The complexities of global supply chains mean that companies will be affected in different ways, depending on their industry sectors and business models. So you might use machines imported from China to manufacture products which are then exported to China – in which case you could see both higher costs and a negative impact to your competitive position as a result of higher tariffs.
If you’re a large buyer, it’s crucial to monitor these developments and weigh up the possible impact on your supply chain. In uncertain times, suppliers tend to need more liquidity as they struggle to achieve certainty and confidence in their business forecasts. And any disruption experienced by suppliers could have a knock-on effect for their customers. If a key supplier fails and crucial components suddenly become unavailable, it may be difficult – or even impossible – to switch suppliers at short notice.
So what can you do to protect your supply chain in the current market? First of all, it’s important to understand how your suppliers could be affected by future trade tariffs, either directly or indirectly. You can then consider what measures you can take to address any potential risks. Supplier finance solutions, for example, enable you to improve your supply chain’s financial health. Large buyers usually have better access to capital and cash reserves, whereas suppliers tend to face higher funding costs. Supplier financing solutions take advantage of this mismatch by allowing your suppliers to get early payment for their invoices in return for a small discount.
The price of funding in this type of solution is often less than for other sources of capital, so suppliers can access funds at a price and on a timescale that suits them. This means your suppliers can plan ahead with confidence, despite the uncertainty brought by the prospect of a global trade war.
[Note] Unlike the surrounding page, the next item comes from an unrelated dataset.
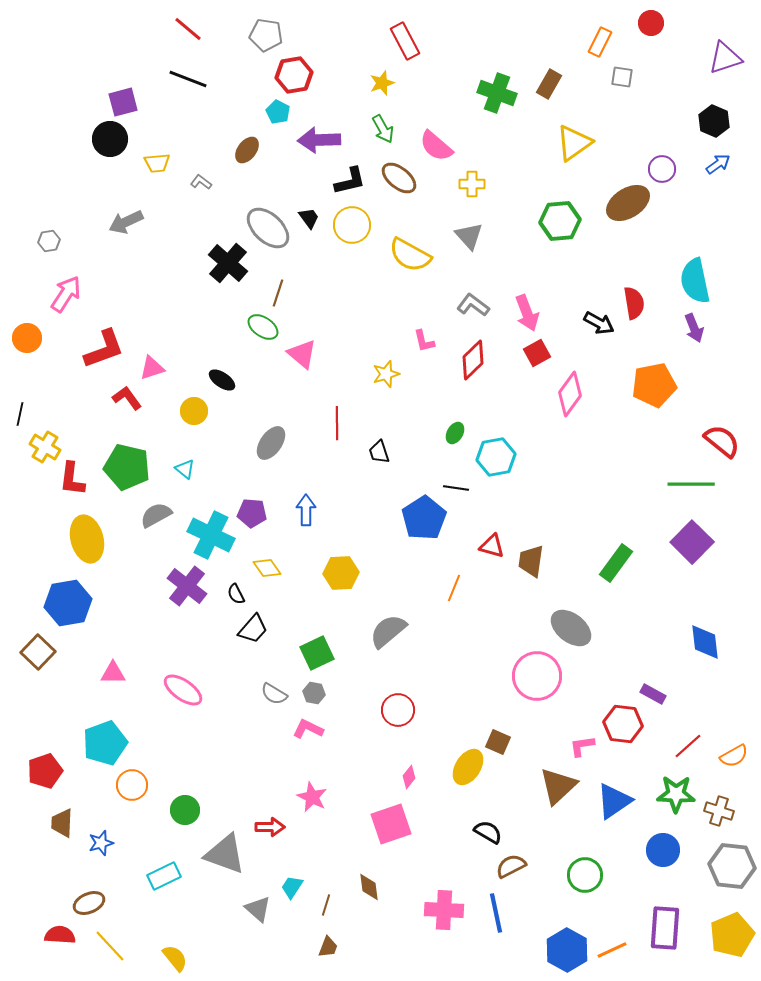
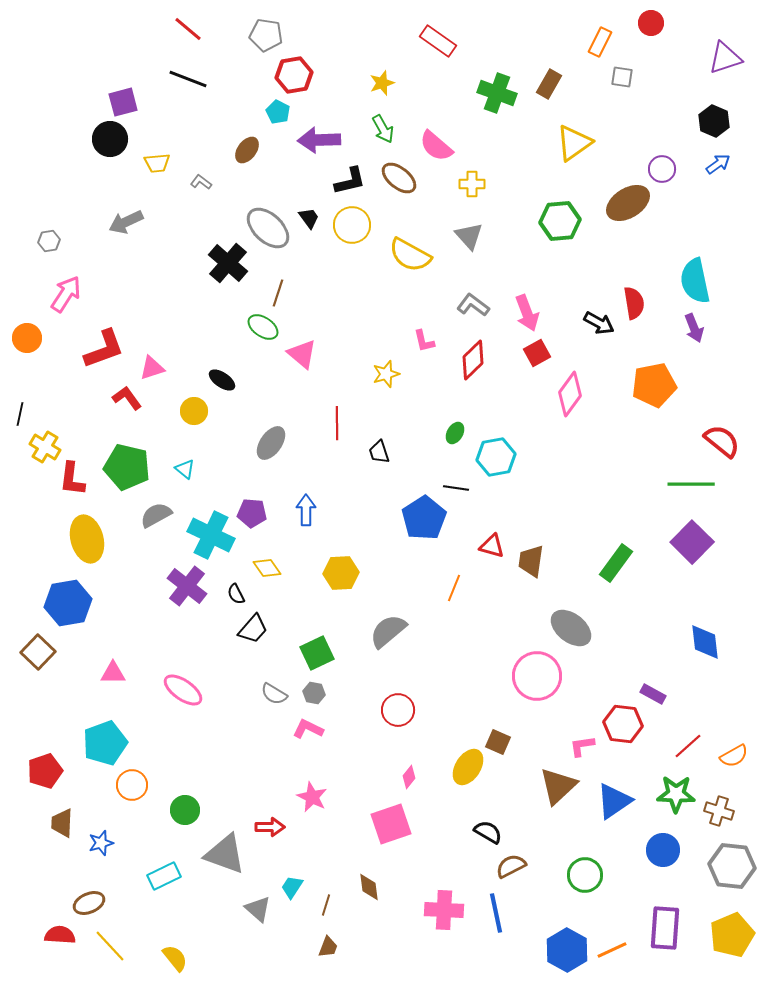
red rectangle at (405, 41): moved 33 px right; rotated 27 degrees counterclockwise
Meanwhile, you can rest assured that your supply chain is protected from cash flow related disruptions.
Tariffs and beyond
In fact, we’ve found that many companies now adopting supplier financing are doing so because of uncertainties in the current market. In the past, companies have usually adopted this type of program to optimize their own working capital position, or reduce the cost of goods purchased. But in the last few months we’ve seen a clear shift, with more companies choosing to adopt supplier finance specifically because they are worried about threats to their supply chains.